Not coincidentally did we chose the start date; our readers will understand why. What we see on the chart is that during the crisis in the 70’s the savings rate (red line) did rise to +10%. During the financial boom that followed people had been saving steadily less as the opportunity cost of saving was simply too high. Nowadays the savings rate has reached a point where it could almost only go up more from here. That implies less spending.
The real disposable income per citizen (blue line) seems to be topping in the last years. There is not too much room left for additional spendings.
Are we right to conclude that consumers (at least in the US, and very likely in Europe as well) do not have the ability AND willingness to take on more debt in order to spend more? Maybe there is some spending fatigue occurring. As the French use to say: c’est trop.
Eric Sprott presented an economic viewpoint to look at this. He wrote the following in “solution is the problem”:
High levels of debt, or debt overhangs, cause more problems. Recent work by Carmen Reinhart and Kenneth Rogoff (Harvard University) demonstrates that banking crises are strongly associated with large increases in government indebtedness, long periods of unemployment and, ultimately, some form of default. They identify a threshold of 90% debt-to-GDP as the trigger to a debt crisis.
Looking at the same phenomenon from another angle Darryl Schoon discussed in his latest video message a possible end game scenario of the debt and credit based economy:
Credit and debt based economies must constantly expand because the money fed into it goes in the form of DEBT. All money created in capitalist economies comes in the form of loans. There is so much debt because that phantom of money is nothing but a debt machine with a happy face plastered on it loaning you money so you can pursue your dreams. Where does the money come from? It is nobody’s money; it is money that they made up out of thin air!

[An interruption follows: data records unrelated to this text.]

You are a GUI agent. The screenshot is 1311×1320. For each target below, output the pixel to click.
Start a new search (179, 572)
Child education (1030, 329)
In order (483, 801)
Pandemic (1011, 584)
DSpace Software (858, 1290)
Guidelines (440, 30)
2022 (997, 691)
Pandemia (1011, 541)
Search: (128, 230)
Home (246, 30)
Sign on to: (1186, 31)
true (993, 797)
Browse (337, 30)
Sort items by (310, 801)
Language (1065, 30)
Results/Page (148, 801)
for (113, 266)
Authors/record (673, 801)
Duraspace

Banking is a Ponzi scheme put in place to drain off the productivity of all human beings. It is a Ponzi scheme that was once put in place, and that is now reaching the end of its lifespan. Now it is collapsing. Capitalism works as long as it is expanding. Why? That is why the focus is on GROWTH. Because time itself has become valuable and everything has become monetized and tied to a loan. The longer the loan is outstanding the more interest has to be paid on that loan which compounds CONSTANTLY. The reason why economies have to expand is because the aggregate amount of debt is constantly expanding. So to pay off that constantly compounding aggregate amount of debt, credit has to go into the system hoping that it will induce enough new economic activity and profits to pay off the constantly compounding aggregate debt that is constantly growing larger.
Whatever the reality is, only time will tell if humanity has arrived at a critical point. As usual, there will be no black-and-white answers, and perception management techniques will be used to play with the facts. But we cannot ignore the growing number of signs that “we the people” are suffering from bubble fatigue. An increasing number of people is looking for more balance in different area’s in their lives. Maybe, just maybe, this could be a factor that central planners did not take into account in their calculations and theories, and one with serious implications. Only time will tell.